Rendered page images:
☆ ☆ ☆ ☆ ☆

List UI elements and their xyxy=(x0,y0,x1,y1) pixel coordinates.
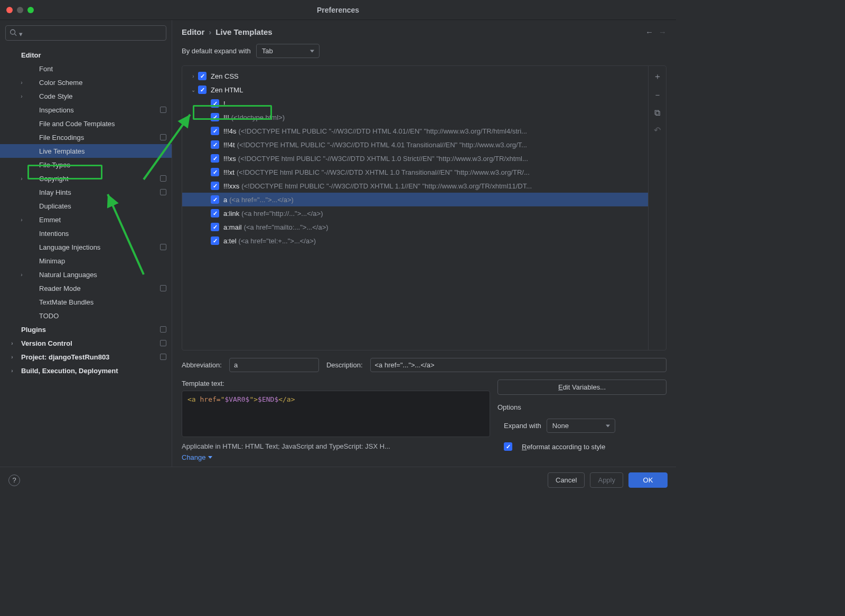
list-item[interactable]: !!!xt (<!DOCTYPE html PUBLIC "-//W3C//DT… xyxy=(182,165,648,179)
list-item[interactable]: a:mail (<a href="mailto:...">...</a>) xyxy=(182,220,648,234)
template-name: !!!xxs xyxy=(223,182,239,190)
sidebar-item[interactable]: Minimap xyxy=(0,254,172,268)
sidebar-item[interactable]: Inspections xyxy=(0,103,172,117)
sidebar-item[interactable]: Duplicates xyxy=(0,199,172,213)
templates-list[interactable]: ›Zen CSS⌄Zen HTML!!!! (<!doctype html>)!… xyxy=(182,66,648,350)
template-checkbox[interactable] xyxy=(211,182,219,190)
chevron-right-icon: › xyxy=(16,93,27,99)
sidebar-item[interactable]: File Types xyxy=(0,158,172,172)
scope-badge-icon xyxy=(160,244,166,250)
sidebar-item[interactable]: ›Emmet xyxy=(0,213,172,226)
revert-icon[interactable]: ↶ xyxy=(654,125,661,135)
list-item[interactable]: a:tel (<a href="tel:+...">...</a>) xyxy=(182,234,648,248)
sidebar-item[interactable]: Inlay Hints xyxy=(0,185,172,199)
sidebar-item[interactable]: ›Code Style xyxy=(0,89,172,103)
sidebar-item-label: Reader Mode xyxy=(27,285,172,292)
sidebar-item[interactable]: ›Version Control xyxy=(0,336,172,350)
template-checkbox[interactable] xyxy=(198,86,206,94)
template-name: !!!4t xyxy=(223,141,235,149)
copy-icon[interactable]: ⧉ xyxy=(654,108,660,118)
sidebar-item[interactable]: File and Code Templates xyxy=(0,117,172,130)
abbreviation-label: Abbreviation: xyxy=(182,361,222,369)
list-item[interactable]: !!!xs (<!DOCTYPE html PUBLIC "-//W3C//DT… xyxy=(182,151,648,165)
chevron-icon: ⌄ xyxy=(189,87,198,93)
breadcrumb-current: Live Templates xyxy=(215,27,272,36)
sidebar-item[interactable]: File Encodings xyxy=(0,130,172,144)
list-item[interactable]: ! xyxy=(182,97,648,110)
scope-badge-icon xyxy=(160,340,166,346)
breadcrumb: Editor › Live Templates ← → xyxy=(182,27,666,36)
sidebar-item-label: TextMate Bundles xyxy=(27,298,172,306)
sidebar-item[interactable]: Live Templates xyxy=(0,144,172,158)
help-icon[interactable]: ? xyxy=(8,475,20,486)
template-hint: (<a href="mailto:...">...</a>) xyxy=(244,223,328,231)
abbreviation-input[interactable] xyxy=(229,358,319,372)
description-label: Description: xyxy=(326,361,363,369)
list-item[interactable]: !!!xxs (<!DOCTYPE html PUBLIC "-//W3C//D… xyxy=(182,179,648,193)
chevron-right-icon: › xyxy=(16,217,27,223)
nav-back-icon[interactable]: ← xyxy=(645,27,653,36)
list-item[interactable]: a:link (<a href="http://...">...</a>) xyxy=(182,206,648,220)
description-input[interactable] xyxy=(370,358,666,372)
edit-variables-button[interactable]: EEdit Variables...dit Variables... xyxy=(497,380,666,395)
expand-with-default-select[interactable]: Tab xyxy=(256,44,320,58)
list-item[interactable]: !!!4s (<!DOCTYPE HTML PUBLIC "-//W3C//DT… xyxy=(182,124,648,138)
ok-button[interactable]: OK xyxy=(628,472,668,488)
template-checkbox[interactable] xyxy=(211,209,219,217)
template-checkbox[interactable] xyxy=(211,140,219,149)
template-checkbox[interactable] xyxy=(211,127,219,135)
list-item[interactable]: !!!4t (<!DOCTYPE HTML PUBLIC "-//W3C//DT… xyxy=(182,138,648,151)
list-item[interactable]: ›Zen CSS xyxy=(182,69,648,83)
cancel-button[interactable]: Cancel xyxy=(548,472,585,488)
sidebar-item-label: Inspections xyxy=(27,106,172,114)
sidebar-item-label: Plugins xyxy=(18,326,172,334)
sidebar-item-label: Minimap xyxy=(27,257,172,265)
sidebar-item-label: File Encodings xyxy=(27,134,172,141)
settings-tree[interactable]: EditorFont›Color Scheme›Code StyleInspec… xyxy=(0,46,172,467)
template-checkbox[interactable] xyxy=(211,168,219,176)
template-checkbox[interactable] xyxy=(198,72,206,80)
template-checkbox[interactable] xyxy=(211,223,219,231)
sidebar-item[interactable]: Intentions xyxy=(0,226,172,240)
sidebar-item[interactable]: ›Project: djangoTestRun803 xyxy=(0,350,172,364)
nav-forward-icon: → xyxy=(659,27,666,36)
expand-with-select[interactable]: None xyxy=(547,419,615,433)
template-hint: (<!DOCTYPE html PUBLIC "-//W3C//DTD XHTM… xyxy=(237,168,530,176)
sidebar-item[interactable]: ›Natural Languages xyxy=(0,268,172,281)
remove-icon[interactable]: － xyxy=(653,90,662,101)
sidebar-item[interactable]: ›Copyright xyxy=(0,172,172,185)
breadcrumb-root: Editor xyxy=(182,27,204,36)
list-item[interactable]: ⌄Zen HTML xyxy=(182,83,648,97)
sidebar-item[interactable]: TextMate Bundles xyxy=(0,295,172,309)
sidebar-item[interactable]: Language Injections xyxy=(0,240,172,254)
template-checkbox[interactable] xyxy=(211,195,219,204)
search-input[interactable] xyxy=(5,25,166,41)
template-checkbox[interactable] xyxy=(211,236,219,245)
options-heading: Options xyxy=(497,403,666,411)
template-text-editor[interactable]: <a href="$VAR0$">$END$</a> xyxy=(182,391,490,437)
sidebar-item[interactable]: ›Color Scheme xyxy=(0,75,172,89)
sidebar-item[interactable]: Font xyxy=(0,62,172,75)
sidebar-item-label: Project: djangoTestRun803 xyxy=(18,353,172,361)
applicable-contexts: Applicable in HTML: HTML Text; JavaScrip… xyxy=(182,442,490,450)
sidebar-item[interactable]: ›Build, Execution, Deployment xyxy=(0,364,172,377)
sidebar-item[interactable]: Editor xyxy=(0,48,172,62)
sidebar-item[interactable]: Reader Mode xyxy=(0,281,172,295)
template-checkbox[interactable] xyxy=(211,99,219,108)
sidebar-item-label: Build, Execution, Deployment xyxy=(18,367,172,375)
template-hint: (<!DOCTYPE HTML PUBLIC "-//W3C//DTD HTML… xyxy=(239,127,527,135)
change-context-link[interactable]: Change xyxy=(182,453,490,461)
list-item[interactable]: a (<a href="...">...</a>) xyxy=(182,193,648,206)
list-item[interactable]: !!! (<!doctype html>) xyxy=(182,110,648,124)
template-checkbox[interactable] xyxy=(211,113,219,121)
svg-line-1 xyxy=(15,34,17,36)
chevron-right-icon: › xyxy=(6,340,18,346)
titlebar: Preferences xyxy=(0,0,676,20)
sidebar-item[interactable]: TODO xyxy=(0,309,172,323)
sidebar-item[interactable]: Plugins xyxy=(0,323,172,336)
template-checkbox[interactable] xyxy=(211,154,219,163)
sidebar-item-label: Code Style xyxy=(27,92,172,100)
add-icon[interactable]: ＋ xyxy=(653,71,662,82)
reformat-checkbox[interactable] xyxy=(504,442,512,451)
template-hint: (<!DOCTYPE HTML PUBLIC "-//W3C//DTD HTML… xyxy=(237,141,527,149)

☆ ☆ ☆ ☆ ☆

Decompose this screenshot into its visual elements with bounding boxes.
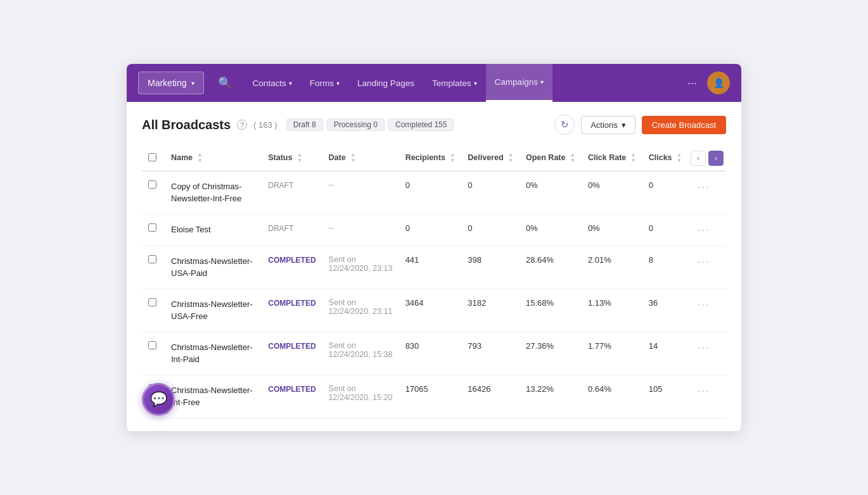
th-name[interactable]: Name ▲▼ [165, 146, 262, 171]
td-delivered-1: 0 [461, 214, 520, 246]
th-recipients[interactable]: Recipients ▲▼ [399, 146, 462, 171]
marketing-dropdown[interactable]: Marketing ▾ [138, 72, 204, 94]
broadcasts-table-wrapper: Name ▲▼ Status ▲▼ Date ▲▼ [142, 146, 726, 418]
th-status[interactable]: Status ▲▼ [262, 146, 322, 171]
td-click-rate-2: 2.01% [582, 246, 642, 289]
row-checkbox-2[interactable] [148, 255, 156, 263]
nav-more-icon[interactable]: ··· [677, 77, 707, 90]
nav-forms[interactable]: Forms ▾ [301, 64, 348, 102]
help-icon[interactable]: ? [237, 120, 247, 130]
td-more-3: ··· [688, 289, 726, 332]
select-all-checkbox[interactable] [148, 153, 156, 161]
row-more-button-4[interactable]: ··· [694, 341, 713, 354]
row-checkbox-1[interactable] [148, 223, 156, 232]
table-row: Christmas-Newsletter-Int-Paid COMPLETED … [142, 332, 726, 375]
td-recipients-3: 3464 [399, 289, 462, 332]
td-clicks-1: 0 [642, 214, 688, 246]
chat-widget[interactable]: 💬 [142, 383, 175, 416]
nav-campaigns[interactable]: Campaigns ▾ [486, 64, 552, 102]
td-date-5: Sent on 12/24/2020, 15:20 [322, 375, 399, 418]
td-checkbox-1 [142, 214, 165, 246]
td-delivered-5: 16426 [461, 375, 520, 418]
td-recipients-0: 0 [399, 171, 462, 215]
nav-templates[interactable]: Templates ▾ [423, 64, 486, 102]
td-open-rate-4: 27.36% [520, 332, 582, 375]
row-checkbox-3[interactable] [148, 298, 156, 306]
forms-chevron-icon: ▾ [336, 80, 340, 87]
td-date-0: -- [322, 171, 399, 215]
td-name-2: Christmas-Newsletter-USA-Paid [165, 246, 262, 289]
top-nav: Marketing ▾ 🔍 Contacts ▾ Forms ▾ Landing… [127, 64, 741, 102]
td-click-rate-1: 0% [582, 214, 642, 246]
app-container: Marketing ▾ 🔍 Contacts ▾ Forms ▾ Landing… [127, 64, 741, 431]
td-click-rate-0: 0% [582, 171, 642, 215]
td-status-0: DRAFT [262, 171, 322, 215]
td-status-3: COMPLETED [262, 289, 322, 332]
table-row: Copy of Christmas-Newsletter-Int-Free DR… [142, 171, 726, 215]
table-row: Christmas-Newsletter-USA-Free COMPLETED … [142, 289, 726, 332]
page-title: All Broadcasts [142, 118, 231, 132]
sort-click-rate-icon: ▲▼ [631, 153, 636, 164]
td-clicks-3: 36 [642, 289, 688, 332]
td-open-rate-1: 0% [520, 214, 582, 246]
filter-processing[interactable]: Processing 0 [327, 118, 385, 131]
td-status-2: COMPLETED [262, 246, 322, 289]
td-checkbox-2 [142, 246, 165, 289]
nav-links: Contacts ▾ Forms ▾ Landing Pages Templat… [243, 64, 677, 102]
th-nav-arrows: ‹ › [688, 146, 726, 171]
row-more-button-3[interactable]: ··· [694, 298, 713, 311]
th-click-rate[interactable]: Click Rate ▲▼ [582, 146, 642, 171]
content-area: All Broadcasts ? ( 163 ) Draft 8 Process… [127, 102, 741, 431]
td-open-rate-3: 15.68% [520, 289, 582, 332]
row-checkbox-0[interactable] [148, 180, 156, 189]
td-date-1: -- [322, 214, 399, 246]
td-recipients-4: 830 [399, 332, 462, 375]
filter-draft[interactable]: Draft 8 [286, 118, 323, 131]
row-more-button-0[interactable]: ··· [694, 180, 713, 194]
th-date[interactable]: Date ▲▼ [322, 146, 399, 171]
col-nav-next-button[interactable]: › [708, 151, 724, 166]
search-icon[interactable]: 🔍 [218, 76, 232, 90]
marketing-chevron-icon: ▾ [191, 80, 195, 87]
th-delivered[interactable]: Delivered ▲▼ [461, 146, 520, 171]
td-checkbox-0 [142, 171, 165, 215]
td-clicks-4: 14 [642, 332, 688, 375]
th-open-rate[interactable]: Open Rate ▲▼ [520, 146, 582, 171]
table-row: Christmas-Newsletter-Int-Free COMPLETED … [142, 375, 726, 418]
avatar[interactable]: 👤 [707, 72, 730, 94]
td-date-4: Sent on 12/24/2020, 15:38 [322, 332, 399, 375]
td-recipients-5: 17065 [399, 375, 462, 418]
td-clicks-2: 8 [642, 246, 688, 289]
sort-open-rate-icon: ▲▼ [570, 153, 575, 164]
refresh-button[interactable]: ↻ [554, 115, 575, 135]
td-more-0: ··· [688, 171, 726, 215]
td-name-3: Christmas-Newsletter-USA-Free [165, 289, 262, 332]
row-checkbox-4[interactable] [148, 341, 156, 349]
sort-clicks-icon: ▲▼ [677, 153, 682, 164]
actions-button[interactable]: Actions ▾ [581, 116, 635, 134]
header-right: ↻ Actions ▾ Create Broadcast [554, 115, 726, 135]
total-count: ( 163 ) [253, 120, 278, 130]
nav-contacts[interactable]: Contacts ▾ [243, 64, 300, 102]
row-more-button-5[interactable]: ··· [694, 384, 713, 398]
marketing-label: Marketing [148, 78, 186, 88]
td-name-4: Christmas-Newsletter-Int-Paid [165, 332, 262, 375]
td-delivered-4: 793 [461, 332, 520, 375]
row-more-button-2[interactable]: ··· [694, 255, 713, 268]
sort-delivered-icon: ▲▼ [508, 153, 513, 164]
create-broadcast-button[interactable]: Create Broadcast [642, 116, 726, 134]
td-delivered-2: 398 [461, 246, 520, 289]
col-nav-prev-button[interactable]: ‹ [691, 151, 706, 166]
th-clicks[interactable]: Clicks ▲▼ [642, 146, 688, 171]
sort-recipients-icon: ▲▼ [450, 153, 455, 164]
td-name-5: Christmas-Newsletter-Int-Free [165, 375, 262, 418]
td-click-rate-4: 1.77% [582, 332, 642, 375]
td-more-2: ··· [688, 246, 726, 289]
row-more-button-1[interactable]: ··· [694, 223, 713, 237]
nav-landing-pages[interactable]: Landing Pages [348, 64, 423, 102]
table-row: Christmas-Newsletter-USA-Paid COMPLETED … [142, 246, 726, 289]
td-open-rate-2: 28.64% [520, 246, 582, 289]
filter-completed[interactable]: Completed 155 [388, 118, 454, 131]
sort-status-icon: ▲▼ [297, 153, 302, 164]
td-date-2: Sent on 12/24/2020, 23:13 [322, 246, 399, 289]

☆ ☆ ☆ ☆ ☆

**What the task asks:** Your answer should consist of all lines above that include the string "more".

**Finished task:**
nav-more-icon[interactable]: ··· [677, 77, 707, 90]
td-more-3: ··· [688, 289, 726, 332]
row-more-button-4[interactable]: ··· [694, 341, 713, 354]
row-more-button-3[interactable]: ··· [694, 298, 713, 311]
row-more-button-0[interactable]: ··· [694, 180, 713, 194]
td-more-0: ··· [688, 171, 726, 215]
row-more-button-5[interactable]: ··· [694, 384, 713, 398]
row-more-button-2[interactable]: ··· [694, 255, 713, 268]
td-more-2: ··· [688, 246, 726, 289]
row-more-button-1[interactable]: ··· [694, 223, 713, 237]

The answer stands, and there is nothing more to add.